Keywords: multiple sclerosis, brain lesions, magnetic resonance, imaging, computer assessment
Introduction
Multiple Sclerosis (MS) is a chronic inflammatory disease of the central nervous system that affects more than 400,000 people in the US1 MRI is being used to detect MS lesions and to identify their temporal changes at regular follow-ups. Reliable identification of new or resolving lesions is important in making treatment decisions2. However, such an analysis poses a time-consuming challenge to the radiologist because of the high number of MR sequences and images required to fully assess temporal changes and the difficulty to make a side-by-side comparison of the same sequence at two time points. Small lesion changes can be difficult to identify, especially in heavy preexisting lesion burdens3,4. Software that can help identify temporal changes reliably in a time efficient and automated manner can have a significant clinical impact especially at centers with large MS clinics.
We have developed a computer-assisted detection (CAD) software tool to automatically co-register and subtract the images of the brain across two time points. CAD works with 3D isotropic high-resolution FLAIR images acquired with a Siemens 3T Verio scanner via a new protocol optimized for the visualization of MS lesions5. To help the neuroradiologist quickly identify and assess any change in MS lesions that may have occurred in the patient's brain, the software highlights the progressed or regressed lesions on the acquired images with a two-color code. We hypothesized that implementation of the CAD software in routine clinical use may aid neuroradiologists in evaluating the temporal change in brain MS lesions and shorten the assessment time. Thus, we compared the accuracy and duration of a software-assisted detection with a routine clinical report against the “reference standard” established by a panel of experts.
Materials and Methods
Patients and Database Acquisition
Our Institution Review Board approved the protocol of the study. Ninety-eight MR paired examinations from 88 patients (68 women, 20 men, mean age 43.5, age range 21-75) with a diagnosis of definite MS were randomly selected from our institution's PACS. These patients had been scanned between January 2009 and April 2010 using our multi-sequence MS protocol on a Siemens Verio 3T scanner (Siemens, Erlangen, Germany). The software system uses only one sequence, the 3D fluid-attenuated inversion recovery (FLAIR) (TR/TE = 5000/395 ms, TI = 1800 ms), which uses a field of view of 250 × 250 × 160 mm, and a matrix of 256 × 256 × 160, resulting in a near isotropic 1 × 1 × 1 mm voxel size.
CAD System
The software runs on a Linux workstation, and the only operation needed prior to running the software is to export the two time point DICOM studies through the network from any PACS workstation to the Linux station. The software has a GUI console that allows the user to load the DICOM studies into the program and scroll through them, displays the patient's name and the study date, and has a graphical cropping tool that is used to remove unnecessary slices from the volumes. After cropping is performed, the user clicks on the “START” button to begin processing. The processing pipeline (Figure 1) starts with rigid registration of the “time 2” (follow-up study) data to the “time 1” (baseline study), followed by skull removal and inhomogeneity correction. The second phase is image subtraction and generation of candidate new or resolved lesions.
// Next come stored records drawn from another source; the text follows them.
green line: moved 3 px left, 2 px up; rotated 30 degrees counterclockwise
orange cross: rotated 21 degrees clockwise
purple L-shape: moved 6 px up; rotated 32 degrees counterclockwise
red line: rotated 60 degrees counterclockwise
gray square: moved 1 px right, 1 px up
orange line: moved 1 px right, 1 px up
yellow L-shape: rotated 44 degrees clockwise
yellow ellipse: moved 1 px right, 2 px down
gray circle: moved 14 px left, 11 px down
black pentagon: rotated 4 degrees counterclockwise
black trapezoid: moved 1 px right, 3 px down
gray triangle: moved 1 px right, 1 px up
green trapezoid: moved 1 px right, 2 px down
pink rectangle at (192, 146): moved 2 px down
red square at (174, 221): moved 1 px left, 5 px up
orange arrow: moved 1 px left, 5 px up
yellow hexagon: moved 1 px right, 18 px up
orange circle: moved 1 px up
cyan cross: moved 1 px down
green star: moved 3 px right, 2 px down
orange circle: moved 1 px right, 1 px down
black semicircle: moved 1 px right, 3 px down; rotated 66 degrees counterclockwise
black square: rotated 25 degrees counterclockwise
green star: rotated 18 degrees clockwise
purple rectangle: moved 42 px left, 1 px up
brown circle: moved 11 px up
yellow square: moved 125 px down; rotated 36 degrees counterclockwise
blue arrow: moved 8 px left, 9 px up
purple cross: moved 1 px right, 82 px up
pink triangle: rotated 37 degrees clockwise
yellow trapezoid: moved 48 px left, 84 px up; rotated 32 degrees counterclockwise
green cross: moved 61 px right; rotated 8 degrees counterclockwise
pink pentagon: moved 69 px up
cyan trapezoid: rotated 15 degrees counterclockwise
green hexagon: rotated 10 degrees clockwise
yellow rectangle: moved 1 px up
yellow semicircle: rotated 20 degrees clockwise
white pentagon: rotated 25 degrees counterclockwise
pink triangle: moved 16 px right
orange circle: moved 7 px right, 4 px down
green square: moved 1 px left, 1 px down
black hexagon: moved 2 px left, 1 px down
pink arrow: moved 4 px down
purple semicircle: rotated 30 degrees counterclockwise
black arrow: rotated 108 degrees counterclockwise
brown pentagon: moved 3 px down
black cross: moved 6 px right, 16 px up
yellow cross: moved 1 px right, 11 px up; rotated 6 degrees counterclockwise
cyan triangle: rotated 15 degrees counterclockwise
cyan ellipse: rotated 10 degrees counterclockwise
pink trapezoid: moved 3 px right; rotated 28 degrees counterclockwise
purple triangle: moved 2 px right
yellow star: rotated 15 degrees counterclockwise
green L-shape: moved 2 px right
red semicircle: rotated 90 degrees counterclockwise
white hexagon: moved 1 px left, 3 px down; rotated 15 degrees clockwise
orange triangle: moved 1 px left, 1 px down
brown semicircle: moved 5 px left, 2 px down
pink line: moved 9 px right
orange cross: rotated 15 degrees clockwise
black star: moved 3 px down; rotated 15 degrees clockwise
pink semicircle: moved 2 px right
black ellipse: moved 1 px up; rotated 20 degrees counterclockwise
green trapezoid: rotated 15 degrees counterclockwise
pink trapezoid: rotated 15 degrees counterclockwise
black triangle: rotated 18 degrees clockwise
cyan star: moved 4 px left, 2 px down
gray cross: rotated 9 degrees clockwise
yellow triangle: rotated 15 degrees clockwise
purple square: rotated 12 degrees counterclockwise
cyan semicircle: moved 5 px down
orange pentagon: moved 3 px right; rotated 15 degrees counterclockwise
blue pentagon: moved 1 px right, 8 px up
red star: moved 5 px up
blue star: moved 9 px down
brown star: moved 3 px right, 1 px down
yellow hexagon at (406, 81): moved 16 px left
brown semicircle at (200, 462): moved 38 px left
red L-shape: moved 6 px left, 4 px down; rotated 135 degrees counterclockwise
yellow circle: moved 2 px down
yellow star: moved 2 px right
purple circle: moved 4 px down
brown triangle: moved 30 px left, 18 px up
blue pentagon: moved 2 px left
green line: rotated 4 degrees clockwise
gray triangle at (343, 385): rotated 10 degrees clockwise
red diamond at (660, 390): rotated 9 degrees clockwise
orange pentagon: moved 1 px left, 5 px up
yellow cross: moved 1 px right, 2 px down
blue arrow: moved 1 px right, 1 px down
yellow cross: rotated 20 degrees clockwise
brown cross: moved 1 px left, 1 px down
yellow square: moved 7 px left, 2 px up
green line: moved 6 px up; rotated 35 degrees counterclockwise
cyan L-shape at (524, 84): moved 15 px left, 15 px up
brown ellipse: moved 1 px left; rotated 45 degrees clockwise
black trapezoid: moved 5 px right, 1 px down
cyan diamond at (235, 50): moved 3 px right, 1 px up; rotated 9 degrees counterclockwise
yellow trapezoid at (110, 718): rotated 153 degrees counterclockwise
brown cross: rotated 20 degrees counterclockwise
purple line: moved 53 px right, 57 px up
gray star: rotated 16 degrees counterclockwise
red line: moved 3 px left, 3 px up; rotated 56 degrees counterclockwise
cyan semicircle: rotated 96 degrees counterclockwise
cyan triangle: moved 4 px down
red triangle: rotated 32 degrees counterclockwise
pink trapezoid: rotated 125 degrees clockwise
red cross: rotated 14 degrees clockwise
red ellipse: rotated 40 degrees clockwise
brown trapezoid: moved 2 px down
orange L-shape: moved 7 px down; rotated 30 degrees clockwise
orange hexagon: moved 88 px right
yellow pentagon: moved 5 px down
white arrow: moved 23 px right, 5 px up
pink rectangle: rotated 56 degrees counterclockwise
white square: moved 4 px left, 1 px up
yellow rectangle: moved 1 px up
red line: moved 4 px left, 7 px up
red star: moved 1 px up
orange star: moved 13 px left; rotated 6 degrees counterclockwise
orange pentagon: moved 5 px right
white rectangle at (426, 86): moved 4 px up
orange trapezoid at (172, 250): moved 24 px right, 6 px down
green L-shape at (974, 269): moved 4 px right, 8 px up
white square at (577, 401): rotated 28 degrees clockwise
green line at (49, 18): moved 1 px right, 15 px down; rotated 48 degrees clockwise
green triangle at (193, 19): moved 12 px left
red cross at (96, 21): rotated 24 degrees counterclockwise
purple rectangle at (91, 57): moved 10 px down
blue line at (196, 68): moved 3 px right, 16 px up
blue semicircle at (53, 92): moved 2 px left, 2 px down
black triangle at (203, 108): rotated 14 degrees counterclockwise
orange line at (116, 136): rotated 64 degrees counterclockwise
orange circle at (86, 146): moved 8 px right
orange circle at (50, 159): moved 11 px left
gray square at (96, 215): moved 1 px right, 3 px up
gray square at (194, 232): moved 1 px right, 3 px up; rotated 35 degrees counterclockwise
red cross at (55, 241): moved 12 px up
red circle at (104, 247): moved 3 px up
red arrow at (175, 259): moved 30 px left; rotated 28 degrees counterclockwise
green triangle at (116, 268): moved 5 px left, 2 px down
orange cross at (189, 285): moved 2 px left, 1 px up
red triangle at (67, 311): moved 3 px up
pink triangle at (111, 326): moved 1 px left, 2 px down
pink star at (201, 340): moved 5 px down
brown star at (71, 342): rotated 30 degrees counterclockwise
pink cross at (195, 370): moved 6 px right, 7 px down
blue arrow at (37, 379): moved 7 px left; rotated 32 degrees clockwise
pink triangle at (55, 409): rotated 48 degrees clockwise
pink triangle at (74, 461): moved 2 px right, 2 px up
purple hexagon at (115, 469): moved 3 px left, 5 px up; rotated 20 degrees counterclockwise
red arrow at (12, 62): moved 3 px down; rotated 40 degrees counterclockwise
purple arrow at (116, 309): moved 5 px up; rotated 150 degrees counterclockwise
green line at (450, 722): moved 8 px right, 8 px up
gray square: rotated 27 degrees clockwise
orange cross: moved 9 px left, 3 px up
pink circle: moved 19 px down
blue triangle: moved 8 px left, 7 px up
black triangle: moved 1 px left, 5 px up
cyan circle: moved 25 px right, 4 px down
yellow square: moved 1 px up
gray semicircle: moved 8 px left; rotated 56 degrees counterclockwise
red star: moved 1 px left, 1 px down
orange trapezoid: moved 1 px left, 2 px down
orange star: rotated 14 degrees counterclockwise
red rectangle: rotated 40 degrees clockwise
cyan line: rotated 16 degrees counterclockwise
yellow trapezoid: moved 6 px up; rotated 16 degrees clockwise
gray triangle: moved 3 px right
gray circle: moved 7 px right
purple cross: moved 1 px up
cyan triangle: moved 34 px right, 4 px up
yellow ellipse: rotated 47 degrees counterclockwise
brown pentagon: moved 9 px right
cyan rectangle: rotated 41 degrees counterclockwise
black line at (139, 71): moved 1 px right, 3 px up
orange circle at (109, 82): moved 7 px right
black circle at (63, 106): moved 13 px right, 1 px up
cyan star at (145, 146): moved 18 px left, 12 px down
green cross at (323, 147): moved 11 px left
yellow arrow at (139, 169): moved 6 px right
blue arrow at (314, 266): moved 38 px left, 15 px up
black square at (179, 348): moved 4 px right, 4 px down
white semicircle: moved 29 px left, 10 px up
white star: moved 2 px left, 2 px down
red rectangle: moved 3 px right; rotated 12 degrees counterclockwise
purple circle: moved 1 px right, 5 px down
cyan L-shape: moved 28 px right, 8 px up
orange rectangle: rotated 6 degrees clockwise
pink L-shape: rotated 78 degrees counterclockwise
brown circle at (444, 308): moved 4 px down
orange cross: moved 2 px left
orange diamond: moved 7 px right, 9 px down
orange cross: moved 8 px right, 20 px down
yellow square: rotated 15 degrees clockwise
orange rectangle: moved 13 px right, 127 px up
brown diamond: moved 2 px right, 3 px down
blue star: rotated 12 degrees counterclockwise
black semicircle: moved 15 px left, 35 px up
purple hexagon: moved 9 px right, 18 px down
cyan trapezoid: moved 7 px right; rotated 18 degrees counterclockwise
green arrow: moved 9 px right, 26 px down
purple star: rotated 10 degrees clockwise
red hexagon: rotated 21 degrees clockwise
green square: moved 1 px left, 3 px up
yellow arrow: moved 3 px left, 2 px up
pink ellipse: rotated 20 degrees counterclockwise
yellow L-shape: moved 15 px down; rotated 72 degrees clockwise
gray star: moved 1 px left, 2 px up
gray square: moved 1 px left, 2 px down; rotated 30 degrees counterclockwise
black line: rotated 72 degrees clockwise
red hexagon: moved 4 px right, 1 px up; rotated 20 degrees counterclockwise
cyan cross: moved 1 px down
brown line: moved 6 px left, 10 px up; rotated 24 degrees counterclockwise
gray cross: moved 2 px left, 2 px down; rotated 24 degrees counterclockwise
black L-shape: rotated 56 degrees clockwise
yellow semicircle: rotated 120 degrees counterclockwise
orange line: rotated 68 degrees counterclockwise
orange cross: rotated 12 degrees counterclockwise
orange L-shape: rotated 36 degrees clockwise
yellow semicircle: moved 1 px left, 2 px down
The range of lesion intensities for a particular scan is estimated dynamically using linear regression with parameters that had been determined off-line during training. Based on intensity estimation, the software computes thresholds dynamically and applies them to the output of the subtraction operation to eliminate false positives. It then displays the results in the form of a scrollable axial volume with colored new and resolved lesion voxels superimposed on the “time 1” reference scan (Figure 2). Currently, the software takes about ten minutes to process a case on a workstation with an Intel core i7 processor, and 8 GB of RAM. The software has been previsously described5.
Figure 1.
Pre-processing pipeline. The software first performs co-registration of the time 2 volume, taking time 1 as the reference. Then skull removal is performed followed by bias field correction. The next step is image subtraction, which generates candidates for new lesions (red) and resolved lesions (green). Finally, a false positive removal step, based on intensity estimates both for normal lesions and normal structures is applied to increase specificity. In this example, the software found a resolved lesion in the right genu of the corpus callosum, and new lesions in the posterior periventricular white matter. Note that the skull is put back before visualization to maintain the visual “feel”.
Figure 2.
Results panel. This panel opens at the end of processing. The small images on the left represent the original time 1 and the co-registered time 2. The larger image on the right contains the 3D “lesions” flagged by the software (red for new and green for resolved) over the time 1 volume as background brain. The scrolling bar acts synchronically on the 3 volumes. In this example, the software found two new lesions, one adjacent to the right trigone, and another in the left peritrigonal region, and a resolved lesion in the right genu of the corpus callosum.
Study Design
The aim of the study was to compare the accuracy of the routine clinical radiological evaluation and software-aided only evaluation in the relation to the “ground truth”. At the time of acquisition, an attending neuroradiologist helped by a neuroradiology fellow (a radiologist who has completed at least four years of general radiology training and nine months of subspecialty neuroradiology training) evaluated the current study in comparison to the prior one, using all sequences available in PACS, but without assistance from the CAD software, and generated a clinical report. Independently, the same 98 studies with prior scans were assessed by one neuroradiology fellow with one year of subspecialty training, using only the software output. For the software assessment, the fellow used a form on which he reported new (or enlarging) and resolved (or improving) lesions detected by the software, and specified the location and the side of the brain involved. The image-processing component of the software had been completed prior to this evaluation, so the fellow needed only scroll through the display panel for the assessment. The fellow considered only the flagged (colored) regions on the results display panel that were located within the brain tissue. The reader ignored the perceived false positives located outside the brain, e.g. within skull, and entered only the perceived true positives on the form. The fellow had reasonable exposure to the software prior to the experiment. The duration of software-assisted interpretation was recorded for each case, but this time did not include the image processing time.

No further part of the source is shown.